Forum Moderators: Robert Charlton & goodroi

Message Too Old, No Replies

Google and Duplication Content

what about robots.txt?

         

moftary

10:58 pm on Aug 25, 2005 (gmt 0)

10+ Year Member



Hello WWers,

I have been recently banned by google in the last month and failed to be reincluded since then. The first suspecious of getting banned was "duplication content" and as been advised from several webmasters here, I have modified robots.txt so googlebots should no longer index this duplication content.

Now the $32.000 questions is, should google ban you for this although you are telling their crawlers not to spider these contents?

Cheers,
mOftary

MarkHutch

6:55 am on Aug 27, 2005 (gmt 0)

WebmasterWorld Senior Member 10+ Year Member



Please explain how you are using robots.txt to remove duplicate content. I've heard talk of this before, but I haven't seen any examples of how it's done, yet.

moftary

8:12 am on Aug 27, 2005 (gmt 0)

10+ Year Member




User-Agent: Googlebot
Disallow: /duplicated_content

in robots.txt

reseller

8:47 am on Aug 27, 2005 (gmt 0)

WebmasterWorld Senior Member 10+ Year Member Top Contributors Of The Month



moftary

>>Now the $32.000 questions is, should google ban you for this although you are telling their crawlers not to spider these contents?<<

Of course not. Its Google´s fault not yours if they keep indexing pages you asking not to get indexed.

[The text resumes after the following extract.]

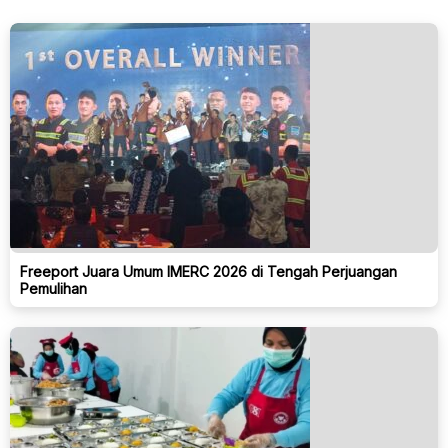
Freeport Juara Umum IMERC 2026 di Tengah Perjuangan
Pemulihan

However, I would have also added the following meta tag:

<META NAME="GOOGLEBOT" CONTENT="NOINDEX, FOLLOW">

Just to be sure ;-)

moftary

9:21 am on Aug 27, 2005 (gmt 0)

10+ Year Member



However, I would have also added the following meta tag:

<META NAME="GOOGLEBOT" CONTENT="NOINDEX, FOLLOW">

hard to implement on thousands of static pages:)

Anyhow googlebots seem finally understood robots.txt. They arent indexing any more, but the ban remains active. Thoughts?

moftary

9:25 am on Aug 27, 2005 (gmt 0)

10+ Year Member



I think there should be a way to tell google to delete the suspected duplication content from google index, not just using robots.txt? Oh, the delete-a-site-and-get-back-in-180-days you say?;)

HarryM

10:14 am on Aug 27, 2005 (gmt 0)

WebmasterWorld Senior Member 10+ Year Member



Are you sure it is just duplicate content that has resulted in your site being banned? Also what do you mean by "banned"? Is the site penalized, or has it simply lost traffic?

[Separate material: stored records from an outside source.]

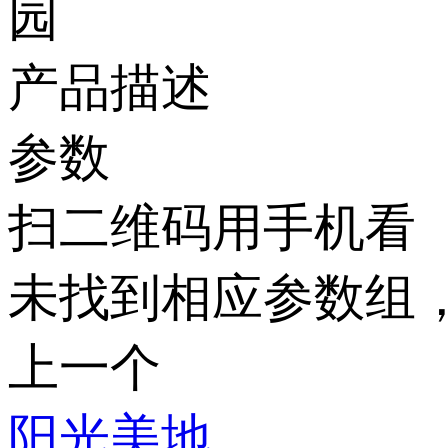
产品描述
参数
扫二维码用手机看
未找到相应参数组
上一个
阳光美地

My suspicion is that Google looks for anomalies where a site has a SEO features outside the norm. E.g., a higher than average level of duplicate content, a disproportionate amount of hidden text in alt tags or keywords in unnecessary meta tags, folders banned to search engines, the overuse of Hx tags compared to the total amount of text on the page, etc. One or two anomalies can be accidental or white hat, but too many anomalies and a site may be considered as spammy or over SEO'd.

By having duplicate content on your site and then taking measures to stop Google indexing it may in itself raise Google's suspicions.

moftary

11:43 am on Aug 27, 2005 (gmt 0)

10+ Year Member



HarryM, you cannot tell why did you get banned (that's [site: site.com] returns nothing) when google insists on the "we cannot provide any individual assistance" response.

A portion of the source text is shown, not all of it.